When Bishop Gene Robinson delivered the keynote address at More Light Presbyterians celebration dinner at 2012 General Assembly, he came under fierce attack in some quarters for some words about the value of MLP “sowing confusion” in the Presbyterian Church. This reaction was based on not only complete lack of understanding of what Robinson was getting at, but also and more seriously, a failure to see that the whole point of the Gospels is not as a defender of a traditional status quo, but as a transformative instrument, allowing the Holy Spirit to enter and transform our lives – and our societies.

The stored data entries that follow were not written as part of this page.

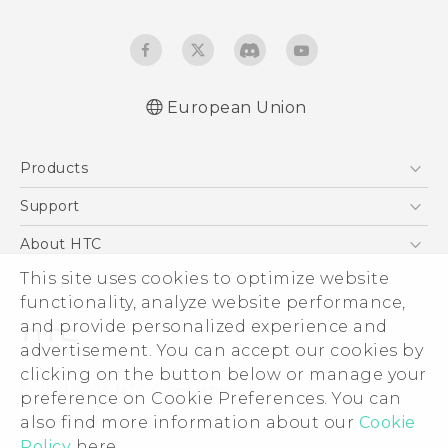
European Union
Quick start guide
Products
User manual
Safety and regulatory guide
5G
Support
Smartphones
Support Center
About HTC
Accessories
eCommerce Support
This site uses cookies to optimize website
ESG
VIVE
functionality, analyze website performance,
Investor
and provide personalized experience and
Product Security
advertisement. You can accept our cookies by
Privacy Policy
clicking on the button below or manage your
© 2011-2026 HTC Corporation
preference on Cookie Preferences. You can
Cookie Preferences
also find more information about our
Cookie
Legal Terms
Careers
Policy
here.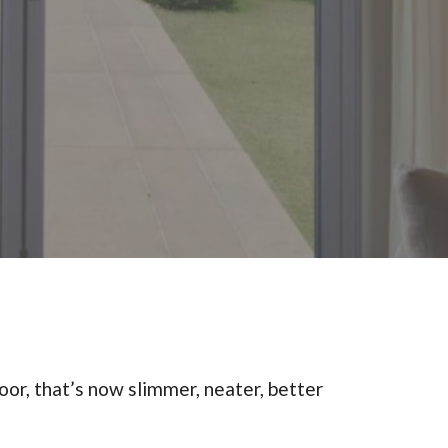
oor, that’s now slimmer, neater, better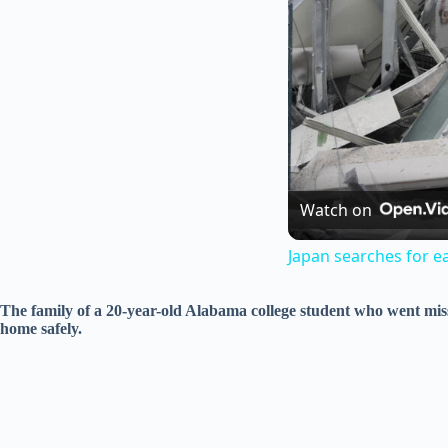
Watch on
Japan searches for e
The family of a 20-year-old Alabama college student who went mis
home safely.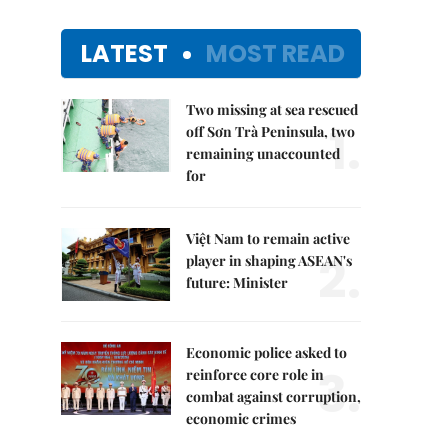
LATEST
MOST READ
Two missing at sea rescued
1.
off Sơn Trà Peninsula, two
remaining unaccounted
for
Việt Nam to remain active
2.
player in shaping ASEAN's
future: Minister
Economic police asked to
3.
reinforce core role in
combat against corruption,
economic crimes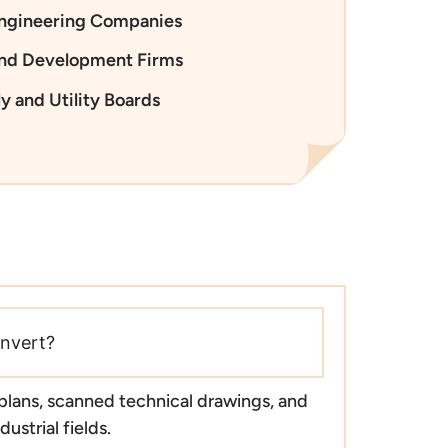
Engineering Companies
and Development Firms
y and Utility Boards
nvert?
 plans, scanned technical drawings, and
ustrial fields.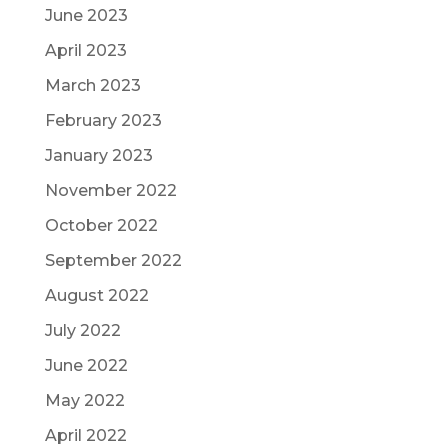
June 2023
April 2023
March 2023
February 2023
January 2023
November 2022
October 2022
September 2022
August 2022
July 2022
June 2022
May 2022
April 2022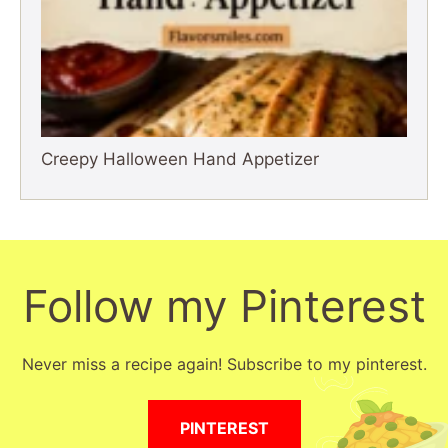
Creepy Halloween Hand Appetizer
Follow my Pinterest
Never miss a recipe again! Subscribe to my pinterest.
PINTEREST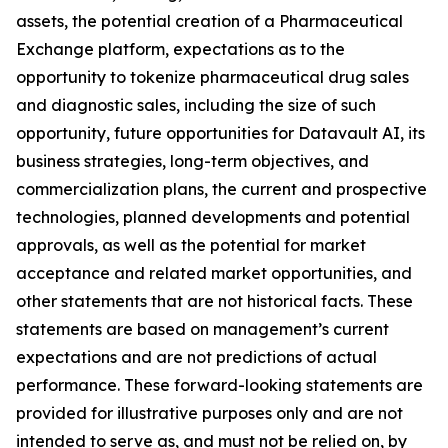
assets, the potential creation of a Pharmaceutical
Exchange platform, expectations as to the
opportunity to tokenize pharmaceutical drug sales
and diagnostic sales, including the size of such
opportunity, future opportunities for Datavault AI, its
business strategies, long-term objectives, and
commercialization plans, the current and prospective
technologies, planned developments and potential
approvals, as well as the potential for market
acceptance and related market opportunities, and
other statements that are not historical facts. These
statements are based on management’s current
expectations and are not predictions of actual
performance. These forward-looking statements are
provided for illustrative purposes only and are not
intended to serve as, and must not be relied on, by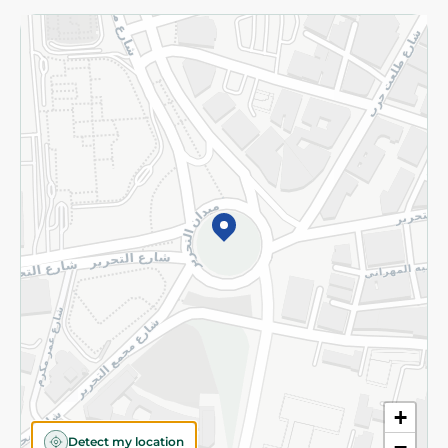
Returns and Refund
Terms and Conditions
Privacy Policy
Subscribe to our NewsLetter
©2026 - Spinneys | All Rights Reserved
+
Detect my location
−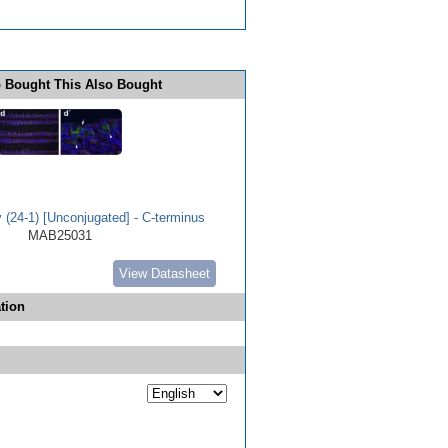
 Bought This Also Bought
(24-1) [Unconjugated] - C-terminus
MAB25031
View Datasheet
tion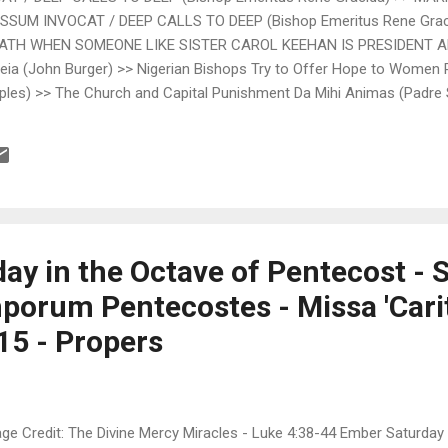
SSUM INVOCAT / DEEP CALLS TO DEEP (Bishop Emeritus Rene Graci
EATH WHEN SOMEONE LIKE SISTER CAROL KEEHAN IS PRESIDENT 
a (John Burger) >> Nigerian Bishops Try to Offer Hope to Women
les) >> The Church and Capital Punishment Da Mihi Animas (Padre 
rcy of God DecentFilms.com (Steven D. Greydanus) >> Mad Max: Fury R
ember gives Latin oration at Harvard Fr. Z's Blog (Fr. John Zuhlsd
ncil” Fr. Z's Blog (Fr. John Zuhlsdorf) >> Of Disasters, Preparedne
ay in the Octave of Pentecost - 
porum Pentecostes - Missa 'Carit
15 - Propers
ge Credit: The Divine Mercy Miracles - Luke 4:38-44 Ember Saturday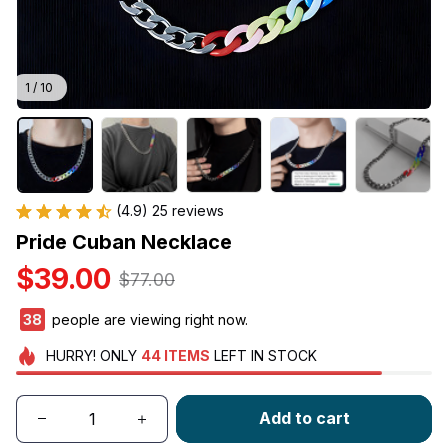
1 / 10
(4.9) 25 reviews
Pride Cuban Necklace
$39.00
$77.00
38
people are viewing right now.
HURRY!
ONLY
44
ITEMS
LEFT IN STOCK
Add to cart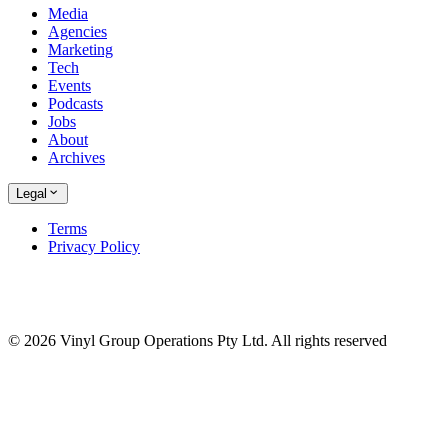
Media
Agencies
Marketing
Tech
Events
Podcasts
Jobs
About
Archives
Legal
Terms
Privacy Policy
© 2026 Vinyl Group Operations Pty Ltd. All rights reserved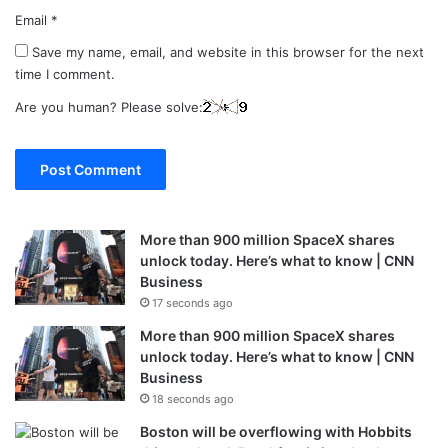
Email
*
Save my name, email, and website in this browser for the next
time I comment.
Are you human? Please solve:
More than 900 million SpaceX shares
unlock today. Here’s what to know | CNN
Business
17 seconds ago
More than 900 million SpaceX shares
unlock today. Here’s what to know | CNN
Business
18 seconds ago
Boston will be overflowing with Hobbits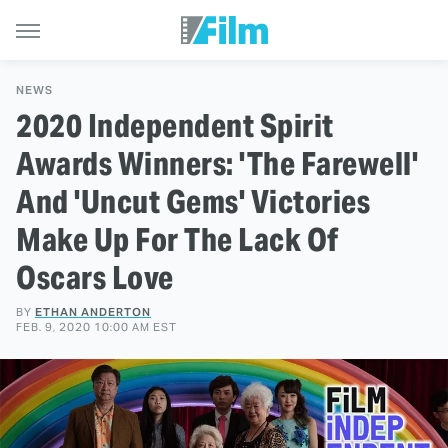
NEWS
2020 Independent Spirit
Awards Winners: 'The Farewell'
And 'Uncut Gems' Victories
Make Up For The Lack Of
Oscars Love
BY
ETHAN ANDERTON
FEB. 9, 2020 10:00 AM EST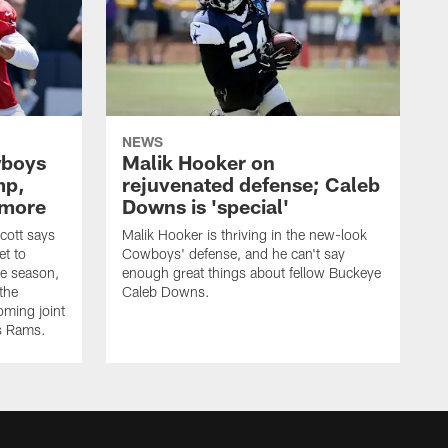
NEWS
wboys
Malik Hooker on
mp,
rejuvenated defense; Caleb
 more
Downs is 'special'
cott says
Malik Hooker is thriving in the new-look
et to
Cowboys' defense, and he can't say
he season,
enough great things about fellow Buckeye
the
Caleb Downs.
ming joint
es Rams.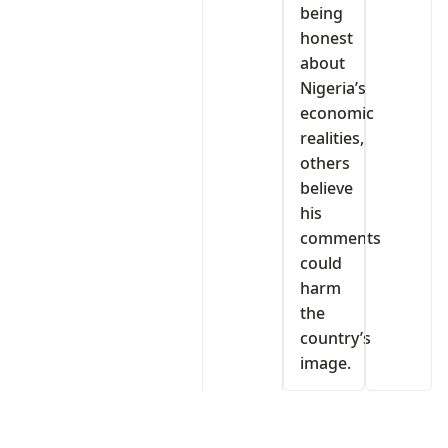
being
honest
about
Nigeria’s
economic
realities,
others
believe
his
comments
could
harm
the
country’s
image.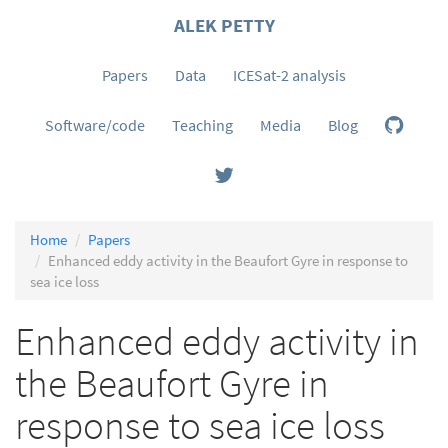
ALEK PETTY
Papers
Data
ICESat-2 analysis
Software/code
Teaching
Media
Blog
Home
Papers
Enhanced eddy activity in the Beaufort Gyre in response to
sea ice loss
Enhanced eddy activity in
the Beaufort Gyre in
response to sea ice loss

In “Christ Transforming Culture” at More Light Presbyterians, there is an excerpt from Bishop Marc Handley Andrus explanation of why he and 28 other Episcopal bishops had submitted a friend of the court brief to the US Supreme Court in support of equal marriage – then continues with this extract from Bishop Robinson’s keynote address:

Jesus says this really astounding thing: “There is much that I would teach you. But you cannot bear it right now. So I will send the Holy Spirit who will lead you into all truth” (John 16:12-13). Don’t for a minute think that God is done with you, and those who come after you. Does anyone doubt that we were led by the Holy Spirit to turn our backs on defending slavery using Scripture? Is it not the Holy Spirit that is leading us to a fuller understanding of the gifts, integrities and experiences of women? And I would say that the Holy Spirit is leading us to recognize gay, lesbian, bisexual and transgender people. We should see this as a sign of a living God. We don’t worship a God who stopped revealing God’s self at the end of the first century when the canon of scripture was closed.